**WHAT THE EXERCISE ASKS:**
From the records below, output exactly the lines running from the line containing "of fall and wintertime mores than." through the line containing "rchases, but the", and no others.

Start of Block

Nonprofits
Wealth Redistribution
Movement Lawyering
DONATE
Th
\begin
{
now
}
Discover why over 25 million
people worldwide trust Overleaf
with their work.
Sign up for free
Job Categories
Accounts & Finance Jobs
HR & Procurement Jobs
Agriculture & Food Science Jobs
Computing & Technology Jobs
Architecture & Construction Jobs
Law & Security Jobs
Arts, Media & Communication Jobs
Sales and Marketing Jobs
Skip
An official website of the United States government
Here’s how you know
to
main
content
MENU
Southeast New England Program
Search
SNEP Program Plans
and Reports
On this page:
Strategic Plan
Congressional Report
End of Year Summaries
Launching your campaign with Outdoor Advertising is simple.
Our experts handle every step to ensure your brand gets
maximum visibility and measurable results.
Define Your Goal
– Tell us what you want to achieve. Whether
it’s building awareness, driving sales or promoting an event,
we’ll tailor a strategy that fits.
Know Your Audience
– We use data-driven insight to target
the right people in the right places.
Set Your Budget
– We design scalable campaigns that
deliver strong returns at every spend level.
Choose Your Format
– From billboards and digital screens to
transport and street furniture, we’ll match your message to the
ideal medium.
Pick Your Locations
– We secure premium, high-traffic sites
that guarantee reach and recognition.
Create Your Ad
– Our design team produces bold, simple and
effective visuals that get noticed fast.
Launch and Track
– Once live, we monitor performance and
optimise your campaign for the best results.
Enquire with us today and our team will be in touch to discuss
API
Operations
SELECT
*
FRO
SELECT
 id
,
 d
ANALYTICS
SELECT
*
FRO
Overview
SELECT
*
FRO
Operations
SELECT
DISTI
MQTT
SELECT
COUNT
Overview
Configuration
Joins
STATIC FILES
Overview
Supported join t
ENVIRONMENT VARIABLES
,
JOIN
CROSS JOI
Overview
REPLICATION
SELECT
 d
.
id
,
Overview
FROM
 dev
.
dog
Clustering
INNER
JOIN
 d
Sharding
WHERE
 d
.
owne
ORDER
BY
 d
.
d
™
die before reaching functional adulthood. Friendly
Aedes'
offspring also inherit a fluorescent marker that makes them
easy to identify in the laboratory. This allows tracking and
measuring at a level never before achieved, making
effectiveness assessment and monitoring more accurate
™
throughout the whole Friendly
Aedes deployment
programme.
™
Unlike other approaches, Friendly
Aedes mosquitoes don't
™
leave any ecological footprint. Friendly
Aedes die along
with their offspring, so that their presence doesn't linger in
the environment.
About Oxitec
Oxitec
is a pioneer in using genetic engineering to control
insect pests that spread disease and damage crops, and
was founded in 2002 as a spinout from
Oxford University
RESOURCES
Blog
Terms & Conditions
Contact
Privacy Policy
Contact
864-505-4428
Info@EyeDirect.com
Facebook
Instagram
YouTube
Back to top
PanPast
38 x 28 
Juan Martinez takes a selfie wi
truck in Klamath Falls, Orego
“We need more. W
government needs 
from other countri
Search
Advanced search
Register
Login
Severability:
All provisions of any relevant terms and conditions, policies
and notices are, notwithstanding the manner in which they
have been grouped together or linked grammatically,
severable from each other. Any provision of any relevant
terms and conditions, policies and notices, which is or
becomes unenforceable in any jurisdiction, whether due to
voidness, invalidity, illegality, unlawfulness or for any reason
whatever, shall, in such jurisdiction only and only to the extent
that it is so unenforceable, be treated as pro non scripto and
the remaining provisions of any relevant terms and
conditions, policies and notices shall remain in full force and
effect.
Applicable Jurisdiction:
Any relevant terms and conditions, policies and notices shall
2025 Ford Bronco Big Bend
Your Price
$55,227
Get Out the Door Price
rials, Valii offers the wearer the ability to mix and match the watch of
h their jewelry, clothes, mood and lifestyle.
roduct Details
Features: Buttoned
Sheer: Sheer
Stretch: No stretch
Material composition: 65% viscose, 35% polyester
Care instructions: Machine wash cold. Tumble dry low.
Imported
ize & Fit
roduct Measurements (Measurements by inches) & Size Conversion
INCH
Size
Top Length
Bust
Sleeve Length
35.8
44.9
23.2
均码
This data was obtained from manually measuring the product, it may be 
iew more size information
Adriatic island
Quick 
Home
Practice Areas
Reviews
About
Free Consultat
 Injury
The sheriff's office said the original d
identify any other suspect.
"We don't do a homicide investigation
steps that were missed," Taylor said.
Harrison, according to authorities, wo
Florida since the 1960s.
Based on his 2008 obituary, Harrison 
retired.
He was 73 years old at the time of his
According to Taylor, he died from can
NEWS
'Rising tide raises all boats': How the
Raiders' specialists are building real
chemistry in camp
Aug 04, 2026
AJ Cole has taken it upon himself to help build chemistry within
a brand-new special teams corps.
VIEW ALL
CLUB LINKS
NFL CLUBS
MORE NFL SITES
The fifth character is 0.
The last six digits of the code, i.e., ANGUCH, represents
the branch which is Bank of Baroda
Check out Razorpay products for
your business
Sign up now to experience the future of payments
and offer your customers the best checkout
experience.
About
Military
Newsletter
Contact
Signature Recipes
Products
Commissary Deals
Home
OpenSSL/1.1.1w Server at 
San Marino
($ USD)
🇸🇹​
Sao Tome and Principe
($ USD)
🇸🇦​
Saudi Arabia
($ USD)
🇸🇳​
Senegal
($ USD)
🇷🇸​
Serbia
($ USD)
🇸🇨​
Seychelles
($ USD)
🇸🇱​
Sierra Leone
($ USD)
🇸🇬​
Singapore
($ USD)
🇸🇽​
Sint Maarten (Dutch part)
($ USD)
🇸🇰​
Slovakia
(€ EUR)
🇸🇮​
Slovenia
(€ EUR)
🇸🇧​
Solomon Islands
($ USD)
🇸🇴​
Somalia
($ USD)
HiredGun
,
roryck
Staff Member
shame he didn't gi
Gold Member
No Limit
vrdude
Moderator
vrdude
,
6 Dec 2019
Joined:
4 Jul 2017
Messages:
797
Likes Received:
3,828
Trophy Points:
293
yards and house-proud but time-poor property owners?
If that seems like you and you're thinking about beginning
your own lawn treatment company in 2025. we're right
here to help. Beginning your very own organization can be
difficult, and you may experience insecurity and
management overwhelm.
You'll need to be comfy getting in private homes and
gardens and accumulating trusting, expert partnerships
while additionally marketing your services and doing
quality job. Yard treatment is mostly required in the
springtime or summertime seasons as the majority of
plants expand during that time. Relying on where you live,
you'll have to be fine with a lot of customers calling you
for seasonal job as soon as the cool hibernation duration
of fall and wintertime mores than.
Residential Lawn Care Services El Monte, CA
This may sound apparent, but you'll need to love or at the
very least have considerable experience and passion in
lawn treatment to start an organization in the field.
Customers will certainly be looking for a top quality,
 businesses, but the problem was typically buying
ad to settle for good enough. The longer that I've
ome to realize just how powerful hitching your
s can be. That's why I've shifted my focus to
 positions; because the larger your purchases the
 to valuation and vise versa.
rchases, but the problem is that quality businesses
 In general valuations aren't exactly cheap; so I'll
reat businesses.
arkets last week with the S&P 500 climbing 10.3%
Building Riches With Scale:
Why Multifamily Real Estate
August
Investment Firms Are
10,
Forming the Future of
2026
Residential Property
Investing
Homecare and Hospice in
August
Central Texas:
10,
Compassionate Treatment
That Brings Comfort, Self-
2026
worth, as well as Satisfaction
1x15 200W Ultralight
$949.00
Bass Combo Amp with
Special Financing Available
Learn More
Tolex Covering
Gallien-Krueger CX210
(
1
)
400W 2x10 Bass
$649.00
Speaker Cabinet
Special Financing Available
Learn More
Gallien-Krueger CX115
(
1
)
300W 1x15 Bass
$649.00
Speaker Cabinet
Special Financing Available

End of Block

**RESPONSE TO THIS TASK:**
of fall and wintertime mores than.
Residential Lawn Care Services El Monte, CA
This may sound apparent, but you'll need to love or at the
very least have considerable experience and passion in
lawn treatment to start an organization in the field.
Customers will certainly be looking for a top quality,
 businesses, but the problem was typically buying
ad to settle for good enough. The longer that I've
ome to realize just how powerful hitching your
s can be. That's why I've shifted my focus to
 positions; because the larger your purchases the
 to valuation and vise versa.
rchases, but the problem is that quality businesses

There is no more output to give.